== RECORDS FOR THE EXERCISE ==
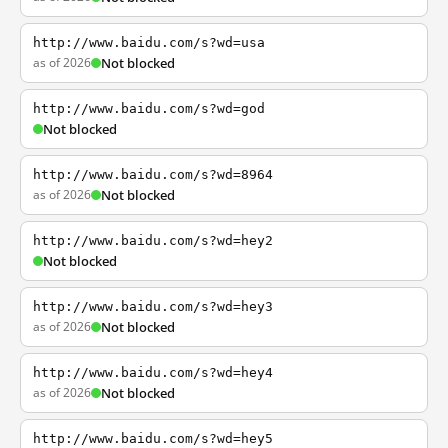
http://www.baidu.com/s?wd=usa
as of 2026
Not blocked
http://www.baidu.com/s?wd=god
Not blocked
http://www.baidu.com/s?wd=8964
as of 2026
Not blocked
http://www.baidu.com/s?wd=hey2
Not blocked
http://www.baidu.com/s?wd=hey3
as of 2026
Not blocked
http://www.baidu.com/s?wd=hey4
as of 2026
Not blocked
http://www.baidu.com/s?wd=hey5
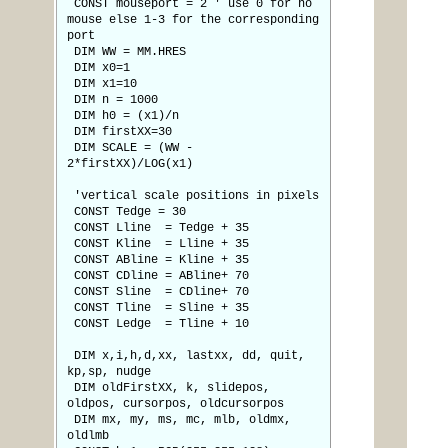
CONST mouseport = 2 ' use 0 for no
mouse else 1-3 for the corresponding
port
DIM WW = MM.HRES
DIM x0=1
DIM x1=10
DIM n = 1000
DIM h0 = (x1)/n
DIM firstXX=30
DIM SCALE = (WW -
2*firstXX)/LOG(x1)
'vertical scale positions in pixels
CONST Tedge = 30
CONST Lline = Tedge + 35
CONST Kline = Lline + 35
CONST ABline = Kline + 35
CONST CDline = ABline+ 70
CONST Sline = CDline+ 70
CONST Tline = Sline + 35
CONST Ledge = Tline + 10
DIM x,i,h,d,xx, lastxx, dd, quit,
kp,sp, nudge
DIM oldFirstXX, k, slidepos,
oldpos, cursorpos, oldcursorpos
DIM mx, my, ms, mc, mlb, oldmx,
oldlmb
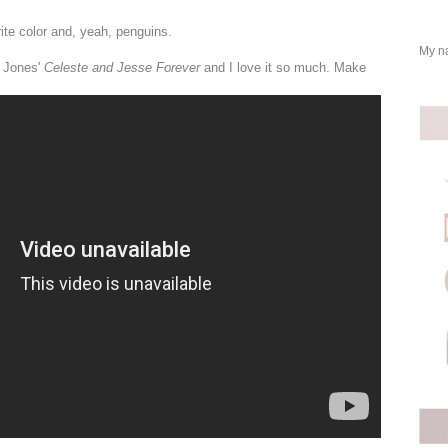
rite color and, yeah, penguins.
My na
a Jones'
Celeste and Jesse Forever
and I love it so much. Make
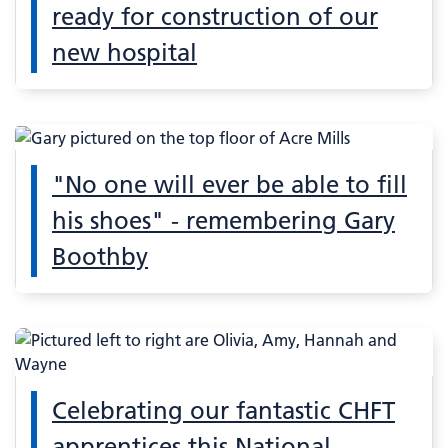
ready for construction of our
new hospital
"No one will ever be able to fill
his shoes" - remembering Gary
Boothby
Celebrating our fantastic CHFT
apprentices this National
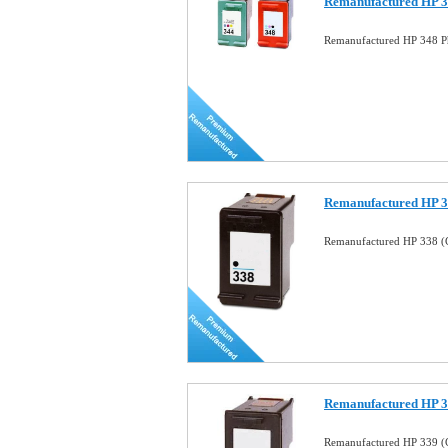
Remanufactured HP 34
Remanufactured HP 348 Ph
Remanufactured HP 33
Remanufactured HP 338 (C
Remanufactured HP 33
Remanufactured HP 339 (C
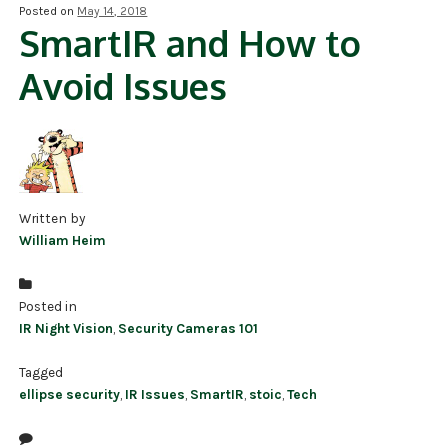
Posted on
May 14, 2018
SmartIR and How to
NDAA COMPLIANT PRODUCTS
Avoid Issues
RECORDING
ALARM PRODUCTS
ACCESSORIES
ACCESS CONTROL
Written by
William Heim
CLEARANCE
Posted in
IR Night Vision
,
Security Cameras 101
Tagged
ellipse security
,
IR Issues
,
SmartIR
,
stoic
,
Tech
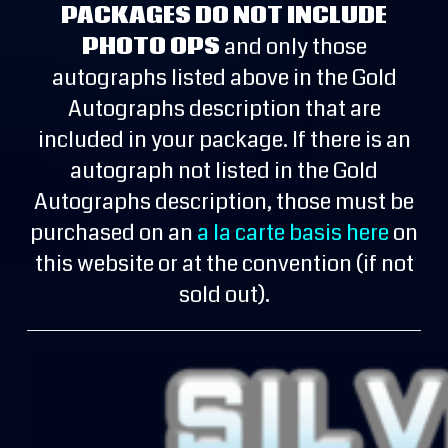
PACKAGES DO NOT INCLUDE
PHOTO OPS
and only those
autographs listed above in the Gold
Autographs description that are
included in your package. If there is an
autograph not listed in the Gold
Autographs description, those must be
purchased on an
a la carte basis here
on
this website or at the convention (if not
sold out).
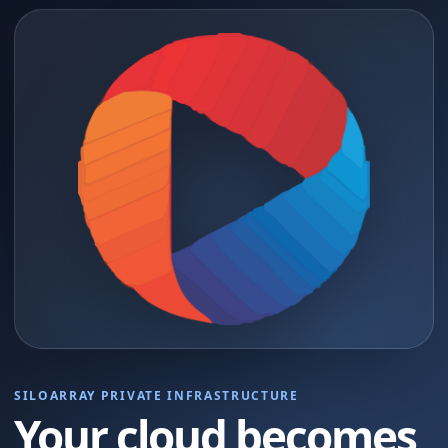
SILOARRAY PRIVATE INFRASTRUCTURE
Your cloud becomes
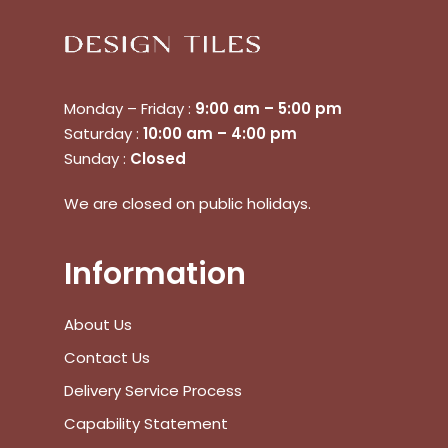
Monday – Friday :
9:00 am – 5:00 pm
Saturday :
10:00 am – 4:00 pm
Sunday :
Closed
We are closed on public holidays.
Information
About Us
Contact Us
Delivery Service Process
Capability Statement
===
▸ INSTRUCTIONS TO FOLLOW:
Your response should contain each line of the entries above that holds the string "PRODUCTS".

▸ ANSWER BOX:
NDAA COMPLIANT PRODUCTS
ALARM PRODUCTS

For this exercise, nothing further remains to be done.